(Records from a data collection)
++++

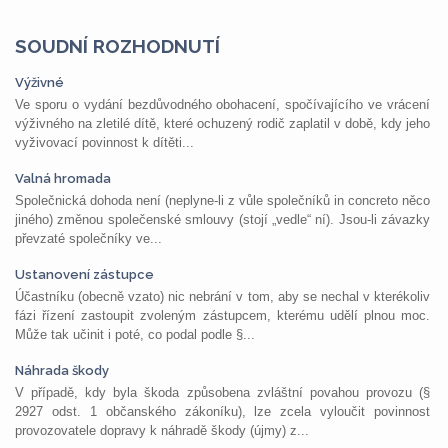
SOUDNÍ ROZHODNUTÍ
Výživné
Ve sporu o vydání bezdůvodného obohacení, spočívajícího ve vrácení
výživného na zletilé dítě, které ochuzený rodič zaplatil v době, kdy jeho
vyživovací povinnost k dítěti...
Valná hromada
Společnická dohoda není (neplyne-li z vůle společníků in concreto něco
jiného) změnou společenské smlouvy (stojí „vedle“ ní). Jsou-li závazky
převzaté společníky ve...
Ustanovení zástupce
Účastníku (obecně vzato) nic nebrání v tom, aby se nechal v kterékoliv
fázi řízení zastoupit zvoleným zástupcem, kterému udělí plnou moc.
Může tak učinit i poté, co podal podle §...
Náhrada škody
V případě, kdy byla škoda způsobena zvláštní povahou provozu (§
2927 odst. 1 občanského zákoníku), lze zcela vyloučit povinnost
provozovatele dopravy k náhradě škody (újmy) z...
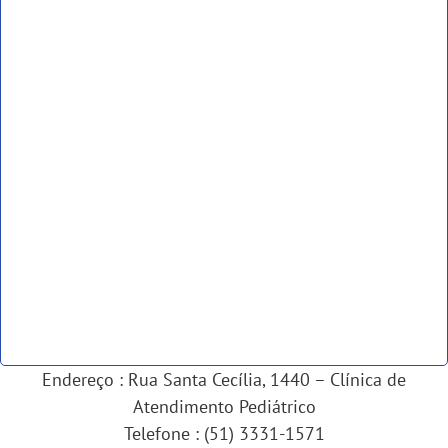
Endereço : Rua Santa Cecília, 1440 – Clínica de
Atendimento Pediátrico
Telefone : (51) 3331-1571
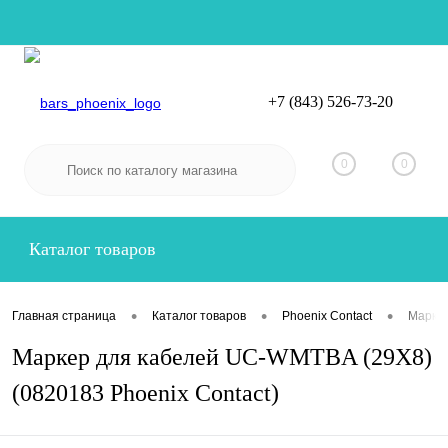
+7 (843) 526-73-20
Вход
Регистрация
0
0
Каталог товаров
•
•
•
Главная страница
Каталог товаров
Phoenix Contact
Маркир
Маркер для кабелей UC-WMTBA (29X8)
(0820183 Phoenix Contact)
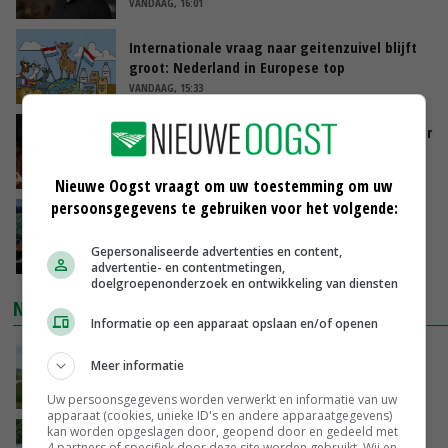
VANDAAG, 16:01
Internationale vraag naar geitenzuivel blijft
groot: Nederland in Europese top
VANDAAG, 15:33
Vlaamse varkensstapel krimpt, pluimveesector
groeit door schaalvergroting
VANDAAG, 15:20
Nieuwe Oogst vraagt om uw toestemming om uw
persoonsgegevens te gebruiken voor het volgende:
‘Cijfer jezelf niet weg en doe vooral ook waar
je gelukkig van wordt’
Gepersonaliseerde advertenties en content,
VANDAAG, 13:31
advertentie- en contentmetingen,
doelgroepenonderzoek en ontwikkeling van diensten
NIEUWSTE VIDEO'S
Informatie op een apparaat opslaan en/of openen
POAH!: John Deere 7730
Meer informatie
VANDAAG, 10:00
Uw persoonsgegevens worden verwerkt en informatie van uw
apparaat (cookies, unieke ID's en andere apparaatgegevens)
kan worden opgeslagen door, geopend door en gedeeld met
Oekraïne-vlogger Kees Huizinga: ‘Bezoek van
4 partners of specifiek door deze site worden gebruikt. Wij en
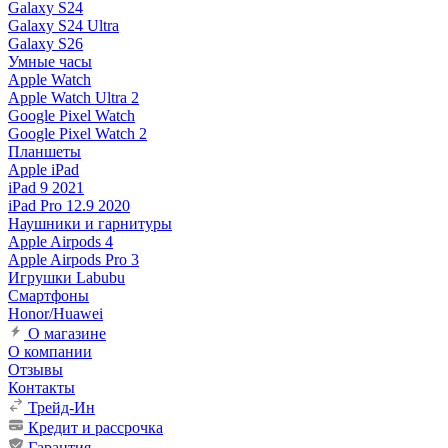
Galaxy S24
Galaxy S24 Ultra
Galaxy S26
Умные часы
Apple Watch
Apple Watch Ultra 2
Google Pixel Watch
Google Pixel Watch 2
Планшеты
Apple iPad
iPad 9 2021
iPad Pro 12.9 2020
Наушники и гарнитуры
Apple Airpods 4
Apple Airpods Pro 3
Игрушки Labubu
Смартфоны
Honor/Huawei
О магазине
О компании
Отзывы
Контакты
Трейд-Ин
Кредит и рассрочка
Гарантия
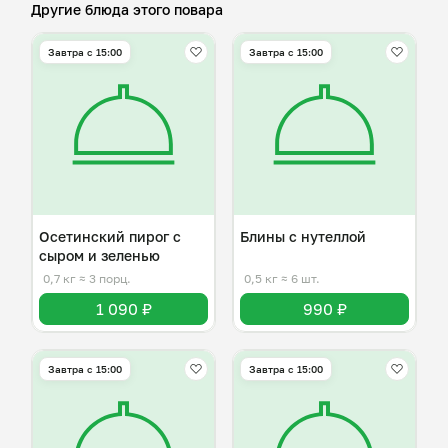
Другие блюда этого повара
Завтра c 15:00
Завтра c 15:00
Осетинский пирог с
Блины с нутеллой
сыром и зеленью
0,7 кг
≈ 3 порц.
0,5 кг
≈ 6 шт.
1 090 ₽
990 ₽
Завтра c 15:00
Завтра c 15:00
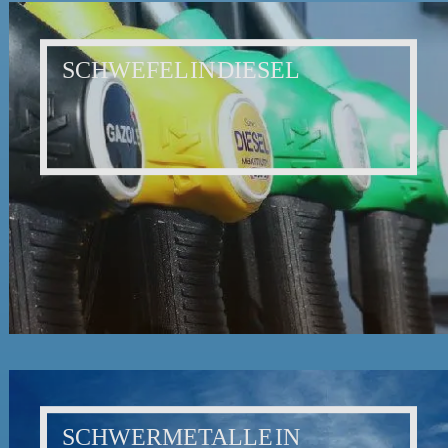
SCHWEFEL IN DIESEL
SCHWERMETALLE IN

++++

## Problem to solve:
From the records above, tally every line that contains the string "VANDAAG"; the reply consists of that number alone.

## Task output:
5